This is the third time I'm asking. Come on f*ck face, answer the god damn question already.


----------



## Skinnyelectrician (Aug 10, 2011)

jwjrw said:


> *public sector and city employee*


Both are public servants, paid for by the tax payer.
Now, are we done playing musical chairs with your bush beating. WHAT UNION IS HE A DUES PAYING MEMBER OF????????


----------



## jwjrw (Jan 14, 2010)

Skinnyelectrician said:


> Both are public servants, paid for by the tax payer.
> Now, are we done playing musical chairs with your bush beating. WHAT UNION IS HE A DUES PAYING MEMBER OF????????


Iaff I believe. I'll have to ask. And public sector employees don't risk their life as a part of their job. How is the bench treating you?


----------



## Jlarson (Jun 28, 2009)

Jw, fire fighter unions, like the IAFF for example are public sector. 

(The IAFF is also one of the very few unions I'm kinda sorta ok with BTW)


Now, that being said you have every right to disagree with everything about unions, no where is it write that cause a member of your family was union do you have to agree with unions (I sure as hell don't, yeah that's right I had and have family that are union members or where).


----------



## jwjrw (Jan 14, 2010)

Jlarson said:


> Jw, fire fighter unions, like the IAFF for example are public sector.
> 
> (The IAFF is also one of the very few unions I'm kinda sorta ok with BTW)
> 
> Now, that being said you have every right to disagree with everything about unions, no where is it write that cause a member of your family was union do you have to agree with unions (I sure as hell don't, yeah that's right I had and have family that are union members or where).


No they are not. City employees by definition are not public sector. Almost true. They are not public sector. They are just like the ibew EXCEPT they can't bargin pay and bennys. The bargining is what ruined the union


----------



## Jlarson (Jun 28, 2009)

jwjrw said:


> No they are not. City employees by definition are not public sector.


By what definition?


----------



## jwjrw (Jan 14, 2010)

Jlarson said:


> By what definition?


Got a dictionary? I'm at gym ill post the definition again later. State and federal employees take the civil servant exam city employees do not. FF and police are not anything like a gov employee. Honestly I just like stirring up the union guys. Some funny chit


----------



## jwjrw (Jan 14, 2010)

Skinnyelectrician said:


> Semantics.
> 
> From your own link,
> 
> ...


Part of the STATE. Not city.


----------



## Jlarson (Jun 28, 2009)

jwjrw said:


> http://en.wikipedia.org/wiki/Public_sector. :whistling2:


I wouldn't use that definition in an argument, first sentence mentions municipalities and local governments = cities, towns, hamlets, burgs, villages and whatever the hell Canadians call them. :laughing:


----------



## BBQ (Nov 16, 2010)

jwjrw said:


> No they are not. City employees by definition are not public sector. Almost true. They are not public sector.



Say what?


You know it kills me to go with the skinnyelectrician but I have to here.


----------



## jwjrw (Jan 14, 2010)

BBQ said:


> Say what?
> 
> You know it kills me to go with the skinnyelectrician but I have to here.

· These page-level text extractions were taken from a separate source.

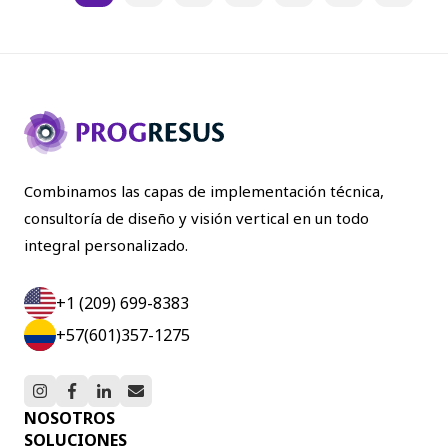
Combinamos las capas de implementación técnica,
consultoría de diseño y visión vertical en un todo
integral personalizado.
+1 (209) 699-8383
+57(601)357-1275
NOSOTROS
SOLUCIONES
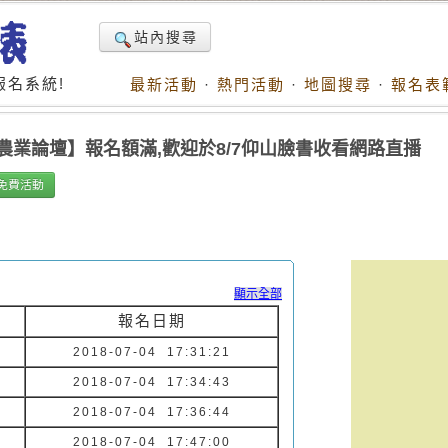
站內搜尋
名系統!
最新活動
·
熱門活動
·
地圖搜尋
·
報名表
農業論壇】報名額滿,歡迎於8/7仰山臉書收看網路直播
免費活動
顯示全部
報名日期
2018-07-04 17:31:21
2018-07-04 17:34:43
2018-07-04 17:36:44
2018-07-04 17:47:00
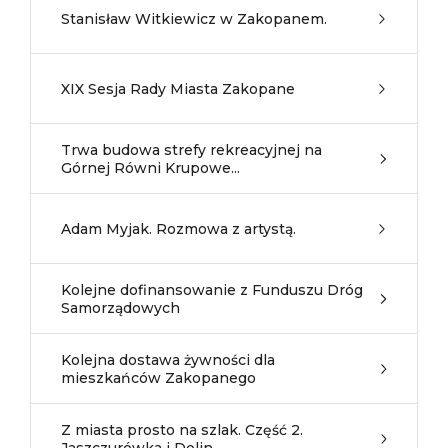
Stanisław Witkiewicz w Zakopanem.
XIX Sesja Rady Miasta Zakopane
Trwa budowa strefy rekreacyjnej na
Górnej Równi Krupowe...
Adam Myjak. Rozmowa z artystą.
Kolejne dofinansowanie z Funduszu Dróg
Samorządowych
Kolejna dostawa żywności dla
mieszkańców Zakopanego
Z miasta prosto na szlak. Część 2.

The difference is no contracts and bargining for pay and bennys. Not one union guy on here would accept that. So when I say they are not the same that is what I mean.


public sector*

Definition
The part of the economy concerned with providing basic government services. The composition of the public sector varies by country, but in most countries the public sector includes such services as the police, military, public roads, public transit, primary education and healthcare for the poor.* The public sector might provide services that non-payer cannot be excluded from (such as street lighting), services which benefit all of society rather than just the individual who uses the service (such as public education), and services that encourage equal opportunity.

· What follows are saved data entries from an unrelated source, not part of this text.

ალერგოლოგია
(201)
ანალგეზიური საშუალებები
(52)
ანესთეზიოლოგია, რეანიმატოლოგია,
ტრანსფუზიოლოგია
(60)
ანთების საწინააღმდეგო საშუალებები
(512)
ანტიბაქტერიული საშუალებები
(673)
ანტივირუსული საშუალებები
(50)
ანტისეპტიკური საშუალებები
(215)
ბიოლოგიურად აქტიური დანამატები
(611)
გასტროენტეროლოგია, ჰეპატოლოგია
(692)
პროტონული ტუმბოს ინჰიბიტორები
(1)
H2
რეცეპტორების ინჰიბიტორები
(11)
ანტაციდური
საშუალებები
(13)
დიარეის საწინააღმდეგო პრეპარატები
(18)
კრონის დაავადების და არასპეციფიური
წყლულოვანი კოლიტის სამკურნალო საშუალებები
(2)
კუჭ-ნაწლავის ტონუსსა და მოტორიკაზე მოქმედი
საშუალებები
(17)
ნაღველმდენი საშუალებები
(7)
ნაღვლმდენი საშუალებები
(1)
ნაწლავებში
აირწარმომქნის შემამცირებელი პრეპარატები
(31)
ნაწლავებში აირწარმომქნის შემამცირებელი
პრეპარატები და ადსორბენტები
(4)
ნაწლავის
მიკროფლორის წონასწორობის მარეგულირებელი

When I hear about "public sector"jobs it's always state and federal employees who do not fund their own retirement and try to barter for better pay and bennys while providing no real service to the citizens other than pushing paperwork....Right or wrong it doesn't really matter.......Which of you union guys wants to sign up for an union that operates like dads? Skinny? Where ya at man? Any takers?


----------



## BBQ (Nov 16, 2010)

jwjrw said:


> The difference is no contracts and bargining for pay and bennys. Not one union guy on here would accept that. So when I say they are not the same that is what I mean.
> 
> 
> public sector*
> ...


Dude, your own definition shoots you in the foot.


----------



## jwjrw (Jan 14, 2010)

BBQ said:


> Dude, your own definition shoots you in the foot.


Ouch my foot hurts......Still there is a huge difference between unions who can't strike or bargin versus those that can. I've always said I have no problem with unions. Im still waiting for skinny Charlie and loose neutral to admit they would not join if they couldn't bargin for bennys and pay.


----------



## Skinnyelectrician (Aug 10, 2011)

:laughing::laughing::laughing::laughing::laughing::laughing:

Jwjrw, your a giant freakin idiot!


----------



## Loose Neutral (Jun 3, 2009)

jwjrw said:


> Ouch my foot hurts......Still there is a huge difference between unions who can't strike or bargin versus those that can. I've always said I have no problem with unions. I'm still waiting for skinny Charlie and loose neutral to admit they would not join if they couldn't bargain for bennys and pay.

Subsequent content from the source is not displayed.